Figure 1 shows representative survival curves of poorly synchronized populations (out of two replicates). In this experiment, rotifers were either fed everyday [ad libitum (AL) group] or every other day (IF group). Median survival was 13 and 18 days in the AL and IF groups, respectively. Although it is well known that IF extends the lifespan of the rotifer, this experiment failed to detect a statistically significant difference between lifespans of the AL and IF groups. Empirically, insufficient synchronization results in early mortality and gradual declines in survival rate as observed in this experiment. Damage to rotifers caused by inappropriate treatment or low water quality for the sub-population tends to yield similar results.

When rotifer conditions are optimal and well synchronized, early mortality is hardly observed and accordingly rotifers tend to die in a synchronized way during the later phase of the experiment (Figure 2). Median survival was 13 and 20 days in the AL and IF groups, respectively. Although fewer animals were used than the experiment in Figure 1, the difference in lifespan between these groups was statistically significant. This is the representative results from more than five experiments that have been published previously ²².

Figure 1: Kaplan-Meier curves for poorly synchronized individuals subjected to intermittent fasting (IF). The AL group was fed ad libitum throughout the experiment, whereas the IF group was fed every other day. N = 11 and N = 12 for the AL and IF groups, respectively (N refers to number of individual used in the experiment). The experiment was performed at 25 °C. No significant difference in lifespan was detected when log-rank test was used (P = 0.1207). However, this data is difficult to interpret because log-rank test should not be used to compare two crossing survival curves although the test is known to be robust ³⁶. No established methods are currently available for crossing survival curves with censored data. Please click here to view a larger version of this figure.

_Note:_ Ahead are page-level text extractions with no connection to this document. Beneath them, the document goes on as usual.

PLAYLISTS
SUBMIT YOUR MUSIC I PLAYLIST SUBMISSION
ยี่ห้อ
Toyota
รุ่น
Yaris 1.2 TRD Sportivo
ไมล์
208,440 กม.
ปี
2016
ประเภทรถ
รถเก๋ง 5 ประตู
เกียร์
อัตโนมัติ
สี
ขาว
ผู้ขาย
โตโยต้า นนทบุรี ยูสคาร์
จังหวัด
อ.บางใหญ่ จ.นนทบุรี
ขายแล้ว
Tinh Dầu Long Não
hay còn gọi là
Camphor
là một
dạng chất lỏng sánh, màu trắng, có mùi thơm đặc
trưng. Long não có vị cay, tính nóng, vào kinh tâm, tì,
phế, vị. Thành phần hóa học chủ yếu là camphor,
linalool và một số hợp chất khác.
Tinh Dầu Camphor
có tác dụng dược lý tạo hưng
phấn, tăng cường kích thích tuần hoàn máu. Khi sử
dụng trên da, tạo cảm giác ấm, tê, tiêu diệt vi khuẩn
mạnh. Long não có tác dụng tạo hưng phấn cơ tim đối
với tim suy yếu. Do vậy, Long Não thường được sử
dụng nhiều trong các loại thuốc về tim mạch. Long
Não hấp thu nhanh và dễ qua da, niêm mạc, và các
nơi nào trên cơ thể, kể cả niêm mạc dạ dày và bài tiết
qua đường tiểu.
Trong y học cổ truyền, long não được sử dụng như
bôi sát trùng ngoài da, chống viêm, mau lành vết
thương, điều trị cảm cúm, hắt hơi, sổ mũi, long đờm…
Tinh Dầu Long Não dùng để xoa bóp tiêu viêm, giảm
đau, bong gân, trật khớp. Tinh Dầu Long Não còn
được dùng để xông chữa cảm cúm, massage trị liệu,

Figure 2: Kaplan-Meier curves for synchronized individuals subjected to IF. The rotifer cohort, obtained by pre-culture, was subjected to the same IF schedule (fed every other day). N = 6 and N = 8 for AL and IF groups, respectively. The experiment was performed at 25 °C. Log-rank test, P = 0.0057. Please click here to view a larger version of this figure.

The current protocol describes a method for measuring the survival time in Brachionus rotifers. The critical step is the synchronization of rotifer conditions over several generations. When experimental rotifers are well synchronized, a typical type I survival curve is observed with very little early mortality as reported in several previous studies ^18,24,37,38. Standard deviations of their survival time therefore become smaller compared to poorly synchronized rotifers, resulting in high statistical power. Synchronization is also expected to increase reproducibility of survival time measurements – because mothers are cultured under optimal conditions, the current protocol offsets possible deleterious effects of maternal generations. If early mortality is still observed after careful synchronization, consider using newly prepared culture media, another lot of feeding algae, or a newly established experimental cohort (i.e., start from protocol 3.1).

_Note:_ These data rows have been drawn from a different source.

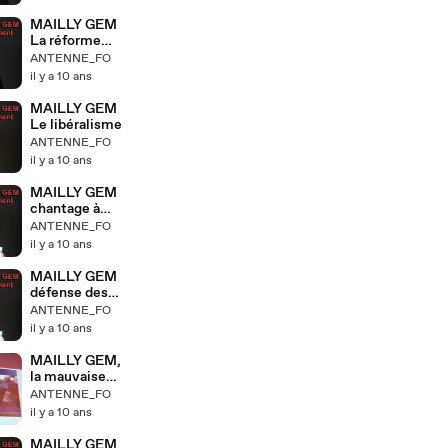
s
MAILLY GEM
La réforme
des 35h
ANTENNE_FO
il y a 10 ans
MAILLY GEM
Le libéralisme
ANTENNE_FO
il y a 10 ans
MAILLY GEM
chantage à
l'ssurance
ANTENNE_FO
chômage
il y a 10 ans
MAILLY GEM
défense des
salariés
ANTENNE_FO
il y a 10 ans
MAILLY GEM,
la mauvaise
image des
ANTENNE_FO
syndicats
il y a 10 ans
MAILLY GEM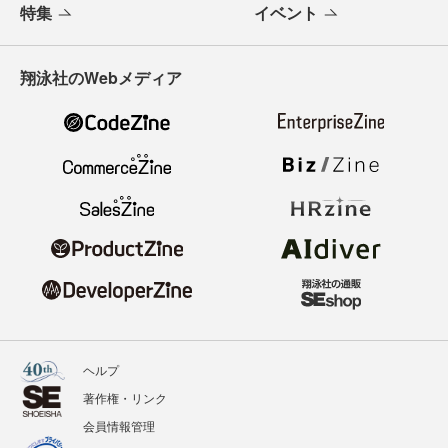
特集
イベント
翔泳社のWebメディア
ヘルプ
著作権・リンク
会員情報管理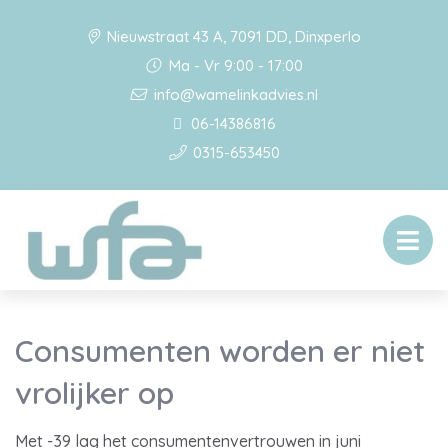
Nieuwstraat 43 A, 7091 DD, Dinxperlo
Ma - Vr 9:00 - 17:00
info@wamelinkadvies.nl
06-14386816
0315-653450
Consumenten worden er niet
vrolijker op
Met -39 lag het consumentenvertrouwen in juni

A limitation of this protocol is that the well-synchronized rotifers are potentially over-sensitive. For example, upon screening of chemicals that extend lifespan, some chemicals screened by this protocol may fail to detect significant effects on lifespans of poorly synchronized rotifers (e.g., individuals from wild and batch-cultured populations). Thus, the results of such experiments should be interpreted with caution.

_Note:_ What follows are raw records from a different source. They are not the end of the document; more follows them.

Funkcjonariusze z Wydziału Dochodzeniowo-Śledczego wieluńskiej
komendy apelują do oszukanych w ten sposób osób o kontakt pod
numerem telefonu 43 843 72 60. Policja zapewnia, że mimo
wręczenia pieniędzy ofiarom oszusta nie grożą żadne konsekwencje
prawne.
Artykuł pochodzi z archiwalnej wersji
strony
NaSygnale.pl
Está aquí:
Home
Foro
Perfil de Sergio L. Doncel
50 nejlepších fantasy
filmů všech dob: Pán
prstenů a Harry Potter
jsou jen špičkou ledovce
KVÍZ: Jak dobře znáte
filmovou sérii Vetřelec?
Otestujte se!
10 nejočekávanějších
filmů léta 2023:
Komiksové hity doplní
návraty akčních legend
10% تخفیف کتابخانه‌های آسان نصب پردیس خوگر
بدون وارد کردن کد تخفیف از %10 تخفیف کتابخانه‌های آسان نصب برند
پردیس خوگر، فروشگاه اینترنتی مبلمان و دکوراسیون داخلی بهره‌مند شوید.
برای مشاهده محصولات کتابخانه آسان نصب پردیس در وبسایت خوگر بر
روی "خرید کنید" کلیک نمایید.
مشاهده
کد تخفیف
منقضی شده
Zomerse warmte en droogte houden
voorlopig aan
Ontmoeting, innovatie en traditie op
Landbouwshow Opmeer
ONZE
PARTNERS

The effect of maternal age on offspring survival time has also been reported in other invertebrate models including the fruit fly Drosophila melanogaster and the nematode Caenorhabditis elegans ^39,40. Although it is more time-consuming in these long-lived models, the synchronization procedure over several generations would be useful for these animals to decrease experimental variations in measurement of survival time.